The 2009–2013 appoint­ments saga of the National Labor Rela­tions Board under­scores the advant­ages of a single leader struc­ture over a multi-member board. This New Deal era agency is led by six pres­id­en­tial appointees and admin­is­ters a single stat­ute, primar­ily by means of formal adju­dic­a­tion, one labor dispute at a time. When Senate Repub­lic­ans refused to allow the confirm­a­tion of Pres­id­ent Obama’s nomin­ees to the Board, the Supreme Court issued a series of three decisions inval­id­at­ing hundreds of cases, repres­ent­ing several years’ worth of the agency’s work, on vari­ous grounds — lack of a quorumimproper recess appoint­ments, and an improper acting appoint­ment. To illus­trate the human impact of these setbacks, a worker whose employer fired him in retali­ation for his union activ­ity was forced to take a nearly 70 percent pay cut and lost his home to fore­clos­ure while wait­ing over four years for a prop­erly consti­tuted Board to adju­dic­ate his case.

The Dangers of an Expand­ing Unit­ary Exec­ut­ive Theory

If the Court inval­id­ates the FHFA’s struc­ture in Collins, it will repres­ent an expan­sion of the prin­ciples announced in Seila Law, to our soci­ety’s detri­ment. Accord­ing to the unit­ary exec­ut­ive theory, exec­ut­ive power should be concen­trated in the hands of the pres­id­ent, to whom federal agen­cies should be more respons­ive. But consol­id­at­ing exec­ut­ive power by ending for-cause removal for agency heads threatens to under­mine the effect­ive­ness of the agen­cies they lead. Indeed, federal agen­cies are less able to imple­ment expert­ise-driven responses to the nation’s prob­lems in an effi­cient manner if their lead­ers have to contend with inter­fer­ence driven by polit­ical motives rather than the facts.

The unit­ary exec­ut­ive theory is part of a constel­la­tion of legal prin­ciples gain­ing momentum with the Court that are dressed up as ways to improve govern­ment but have the perverse effect of making it less func­tional. The nondelega­tion doctrine, for example, has been cited by some current justices as a reason for prevent­ing Congress from direct­ing federal agen­cies to decide “major” policy ques­tions. And several justices have exhib­ited skep­ti­cism of legal doctrines that afford defer­ence to agency expert­ise, which doctrines have long served as the basis for uphold­ing agency regu­la­tions.

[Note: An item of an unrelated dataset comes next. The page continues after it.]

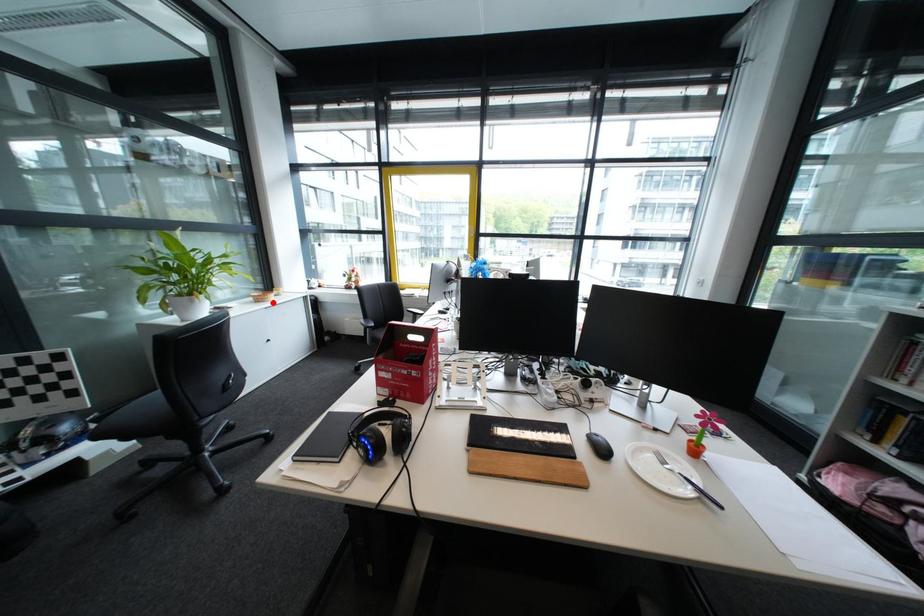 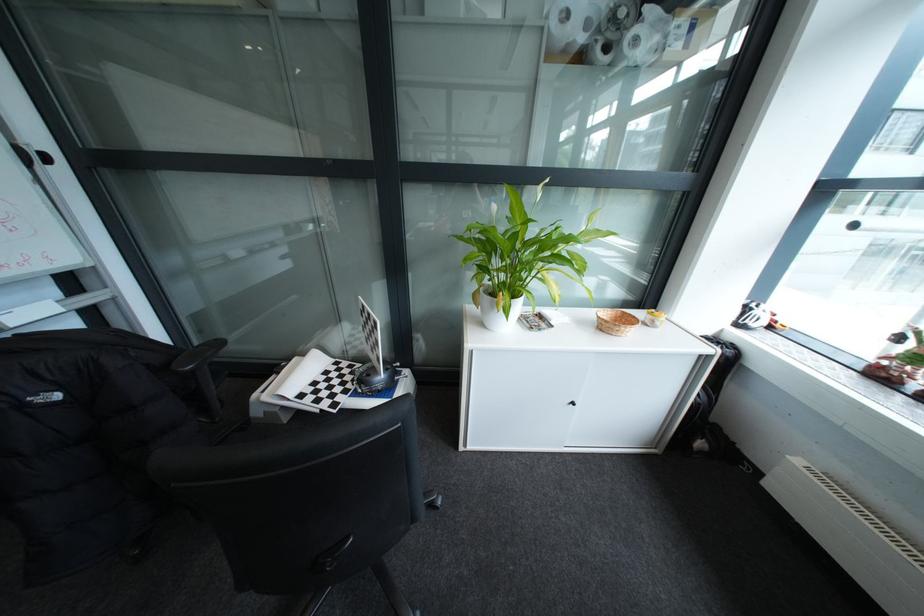 Where in the second image is the point corresponding to the highlighted location from the first image?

It remains to be seen, in this case and future cases, whether the Supreme Court will begin to embrace the inter­pret­a­tion of the unit­ary exec­ut­ive theory that proponents of the theory in the Trump admin­is­tra­tion have expounded — namely, that the pres­id­ent should have the abil­ity to fire not only agency lead­ers but all federal employ­ees for any reason or no reason at all. For instance, the acting head of the Office of Person­nel Manage­ment — the federal govern­ment’s human resources agency —  ques­tions the consti­tu­tion­al­ity of civil service protec­tions, which have exis­ted for nearly 150 years and shield career govern­ment employ­ees from polit­ic­ally motiv­ated firings. Reflect­ing this view, Pres­id­ent Trump recently issued an exec­ut­ive order elim­in­at­ing for-cause removal protec­tion for poten­tially hundreds of thou­sands of civil service posi­tions, giving teeth to his threats to fire National Insti­tute of Allergy and Infec­tious Diseases Director Anthony Fauci.

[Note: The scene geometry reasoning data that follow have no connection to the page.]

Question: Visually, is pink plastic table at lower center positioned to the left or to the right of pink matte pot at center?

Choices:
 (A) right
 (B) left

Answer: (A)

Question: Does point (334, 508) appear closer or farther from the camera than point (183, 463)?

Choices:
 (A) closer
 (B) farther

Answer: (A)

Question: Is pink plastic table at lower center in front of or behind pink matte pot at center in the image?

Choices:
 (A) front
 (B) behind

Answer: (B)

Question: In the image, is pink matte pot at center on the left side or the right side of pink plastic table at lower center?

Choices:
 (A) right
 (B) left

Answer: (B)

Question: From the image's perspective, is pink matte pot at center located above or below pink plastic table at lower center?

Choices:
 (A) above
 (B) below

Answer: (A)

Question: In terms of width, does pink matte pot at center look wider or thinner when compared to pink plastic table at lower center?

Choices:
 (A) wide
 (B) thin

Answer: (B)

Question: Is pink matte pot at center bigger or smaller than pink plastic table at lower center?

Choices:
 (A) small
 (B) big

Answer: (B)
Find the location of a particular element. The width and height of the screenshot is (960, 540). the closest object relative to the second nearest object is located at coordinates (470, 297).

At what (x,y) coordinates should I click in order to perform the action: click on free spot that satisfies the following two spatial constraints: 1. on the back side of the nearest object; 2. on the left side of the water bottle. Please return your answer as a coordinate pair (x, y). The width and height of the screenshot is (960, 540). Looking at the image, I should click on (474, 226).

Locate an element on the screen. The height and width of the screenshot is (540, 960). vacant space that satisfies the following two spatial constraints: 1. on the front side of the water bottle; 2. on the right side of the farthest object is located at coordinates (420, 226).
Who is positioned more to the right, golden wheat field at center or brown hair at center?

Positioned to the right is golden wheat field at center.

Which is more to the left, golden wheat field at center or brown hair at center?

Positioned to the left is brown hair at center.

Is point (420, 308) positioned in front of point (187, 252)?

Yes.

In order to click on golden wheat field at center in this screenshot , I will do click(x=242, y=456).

The consequences for the federal govern­ment of an expan­ded unit­ary exec­ut­ive theory would be signi­fic­ant: high turnover, low compet­ence, and less expert­ise, all of which serve the interests of oppon­ents of regu­la­tion more than those of an admin­is­tra­tion seek­ing to protect consumers, public health, worker safety, and the envir­on­ment. If the Supreme Court contin­ues down its current path, we could soon have a govern­ment more inclined to serve partisan interests than the public interest when it comes to pivotal issues affect­ing Amer­ic­ans’ every­day lives, while the economic, health, and envir­on­mental chal­lenges facing this coun­try become more multi­fa­ceted and complex.